刚刚收到个Email──
文章分析得确实挺有意思的。不过,事实上,附件中的那篇文章并不是什么叫做Steven Zuckerberg的“在中国学习生活的美国青年”写的,而是一名叫做Wang Hongzhe的25岁的地地道道的中国青年写的。Wang Hongzhe是北京大学传播系的研究生,他给自己取了个Steven Zuckerberg的假名(缩写其实就是S.Z,山寨),写了这篇文章,甚至还将文章伪造成“译文”的形式。他的目的,是做一场“社会试验”,看看中国人对待批评是否会“内外有别”。结果,在他看来,中国人果然对“老外”的批评更宽容,而对另一篇以Wang署名的文章却更尖刻。详细见Letter from China的报导。
March 5, 2009
A Chinese Pirate Unmasks
One of the more popular items on the Chinese Internet in the last few weeks is an essay entitled “Zhengge Zhongguo Jiushi Yige Shanzhai”—“All of China is a Knock-Off.” It first appeared on Douban, a culture forum, written in Chinese but, curiously, with a Western byline: Steven Zuckerberg. It was scooped up by Chinese news portals, which described it as the translated writings of an American and gave it a headline: “An American Youth Says: All of China is a Knock-Off.” The piece cited a long list of pirated music and Nokia knock-off phones and Nike rip-offs and the like to argue that China is racked by a culture of imitation that stifles genuine creativity. The piece was polarizing, drawing criticism from China’s patriots and praise from liberal Chinese writers who credited a foreign writer with an astute observation.
But the essay is a more subtle piece of work than you might think: A tip from a Chinese friend led me to contact Wang Hongzhe, a twenty-five-year-old graduate student in mass communication at Peking University, who acknowledged that he is the reputed Steven Zuckerberg. (He chose the initials S.Z. as a nod to shanzhai, the Chinese term for “imitation.”) His essay was an experiment: Would China respond differently to criticism from abroad than it would to criticism from homeàIt’s a long-running question that gets to the heart of China’s erratic appetite for dissent, and the same question that vexed Lu Xun, the famous social critic, who wrote seventy-five years ago: “Throughout the ages Chinese have had only one way of looking at foreigners. We either look up to them as gods or down on them as wild animals.”
In his Internet experiment, Wang has added a compelling twist on the nature of Chinese nationalism.
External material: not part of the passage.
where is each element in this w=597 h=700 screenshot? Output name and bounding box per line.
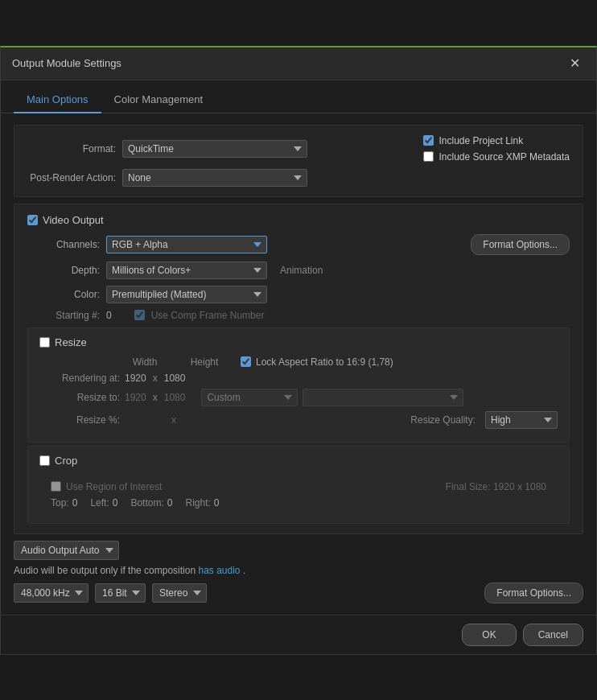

He did not simply want to prove that patriots would predictably bristle at the criticism, but that Chinese readers of all stripes would listen to criticism more closely from an outsider, even if they did not agree with it. “Before this little trick, I wrote some sincere essays about the Chinese Internet and pop culture to express my thinking….But Chinese netizens always regarded my essays as bullshit,” Wang told me. “They did not understand them, and, more importantly, they were not willing to understand them, because of my identity as a Chinese guy.”
As Wang sees it, people gave more credence to “Zuckerberg”’s appraisal than to “Wang”’s because China spends too much of its time on the hunt for prejudice, only to “find out what this prejudice is based on and give one’s own response or counterattack.” They “feel some kind of invisible threat—that a foreigner might understand China more deeply than ourselves.” It’s a provocative argument, and I’ll be curious to see how comments change once Chinese Web users know that the author was, by design, a knock-off American.